§ Data for this task:
Segment Open

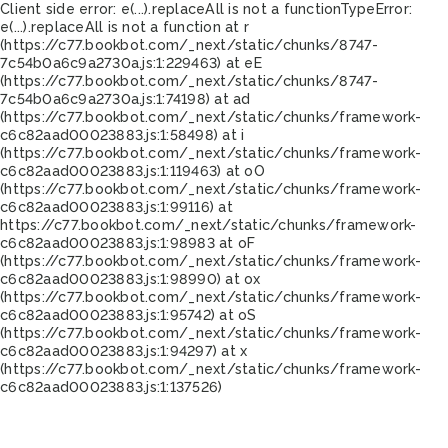
Client side error:
e(...).replaceAll is not a function
TypeError:
e(...).replaceAll is not a function at r
(https://c77.bookbot.com/_next/static/chunks/8747-
7c54b0a6c9a2730a.js:1:229463) at eE
(https://c77.bookbot.com/_next/static/chunks/8747-
7c54b0a6c9a2730a.js:1:74198) at ad
(https://c77.bookbot.com/_next/static/chunks/framework-
c6c82aad00023883.js:1:58498) at i
(https://c77.bookbot.com/_next/static/chunks/framework-
c6c82aad00023883.js:1:119463) at oO
(https://c77.bookbot.com/_next/static/chunks/framework-
c6c82aad00023883.js:1:99116) at
https://c77.bookbot.com/_next/static/chunks/framework-
c6c82aad00023883.js:1:98983 at oF
(https://c77.bookbot.com/_next/static/chunks/framework-
c6c82aad00023883.js:1:98990) at ox
(https://c77.bookbot.com/_next/static/chunks/framework-
c6c82aad00023883.js:1:95742) at oS
(https://c77.bookbot.com/_next/static/chunks/framework-
c6c82aad00023883.js:1:94297) at x
(https://c77.bookbot.com/_next/static/chunks/framework-
c6c82aad00023883.js:1:137526)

Segment Closed

§ Your goal: What the reply must contain is an exact transcription of the data above and none of its pictures.

§ Response to this task:
Client side error:
e(...).replaceAll is not a function
TypeError:
e(...).replaceAll is not a function at r
(https://c77.bookbot.com/_next/static/chunks/8747-
7c54b0a6c9a2730a.js:1:229463) at eE
(https://c77.bookbot.com/_next/static/chunks/8747-
7c54b0a6c9a2730a.js:1:74198) at ad
(https://c77.bookbot.com/_next/static/chunks/framework-
c6c82aad00023883.js:1:58498) at i
(https://c77.bookbot.com/_next/static/chunks/framework-
c6c82aad00023883.js:1:119463) at oO
(https://c77.bookbot.com/_next/static/chunks/framework-
c6c82aad00023883.js:1:99116) at
https://c77.bookbot.com/_next/static/chunks/framework-
c6c82aad00023883.js:1:98983 at oF
(https://c77.bookbot.com/_next/static/chunks/framework-
c6c82aad00023883.js:1:98990) at ox
(https://c77.bookbot.com/_next/static/chunks/framework-
c6c82aad00023883.js:1:95742) at oS
(https://c77.bookbot.com/_next/static/chunks/framework-
c6c82aad00023883.js:1:94297) at x
(https://c77.bookbot.com/_next/static/chunks/framework-
c6c82aad00023883.js:1:137526)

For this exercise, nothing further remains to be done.